Klingt nach Familienalltag.

Stimmt. Gleichzeitig bin ich weiterhin als Model tätig und aktuell in mehreren großen internationalen Werbekampagnen zu sehen. Ich mag die Abwechslung und genieße es, durch die Welt zu reisen. Mittlerweile ist Jonah fast 13, da geht das schon ganz gut.

Die alte Riege der Supermodels wird wieder gern gebucht. Was haben Sie, was die junge Garde mit Gigi Hadid und Kendall Jenner nicht hat?

Keine Ahnung. Wir älteren Models arbeiten schon lange und haben viel Erfahrung. Vielleicht liegt es daran.

Helena Christensen, Tatjana Patitz

Tatjana Patitz und ihre Model-Kollegin Helena Christensen Ende der 90er in Los Angeles

Wissen Ihre Nachbarn, was Sie beruflich machen?

Nur die wenigsten. Wenn mich einer nach meinem Beruf fragt, antworte ich immer: "Ich bin in der Modebranche tätig." Zum Glück fragen die meisten dann nicht weiter nach. Ich genieße es, zurückgezogen zu leben. Auch früher hatte ich nie Sehnsucht nach Aufmerksamkeit. Ich fand es schrecklich, ständig erkannt zu werden und kein Privatleben mehr zu haben.

Sie setzen sich stark für Umweltschutz ein. Gestalten Sie Ihr Leben auf der Ranch entsprechend?

Ja. Wegen der anhaltenden Dürreperiode in Kalifornien versuche ich, sparsam mit Wasser umzugehen. Außerdem lege ich Wert auf gesunde Ernährung und kaufe nur Bioprodukte.

Und schaffen Sie es, Ihren pubertierenden Sohn für Nachhaltigkeit zu begeistern?

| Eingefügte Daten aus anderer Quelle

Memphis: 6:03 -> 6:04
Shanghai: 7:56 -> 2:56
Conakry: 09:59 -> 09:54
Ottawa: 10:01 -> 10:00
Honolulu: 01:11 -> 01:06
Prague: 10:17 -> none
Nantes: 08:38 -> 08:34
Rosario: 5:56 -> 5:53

Das ist ein Kampf. Aber da bleibe ich hart. Was wird dann aus dem alten Handy? Wohin mit all dem Müll? Darüber spreche ich oft mit ihm. Beim "David Sheldrick Wildlife Trust", einer Nichtregierungsorganisation in Nairobi, die sich um verwaiste Tiere kümmert, haben wir die Patenschaft für acht Elefantenbabys übernommen. Sie haben keine Mutter mehr und werden in einer Rettungs- und Aufzuchtstation liebevoll von Pflegern großgezogen. Wenn sie stabil genug sind, werden sie in den Tsavo-Nationalpark umgesiedelt. Ein schönes Projekt, das mir sehr am Herzen liegt.

Trotz des zurückgezogenen Lebens auf der Ranch: Zeigt Jonah Interesse an der Modebranche?

Nein. Er liebt es, zu zeichnen. Später will er auf die Kunsthochschule gehen und nebenbei Praktika in Filmstudios machen. Sein Traum ist es, Animationsfilme zu kreieren. Toll, dass er schon so früh weiß, was er später werden will.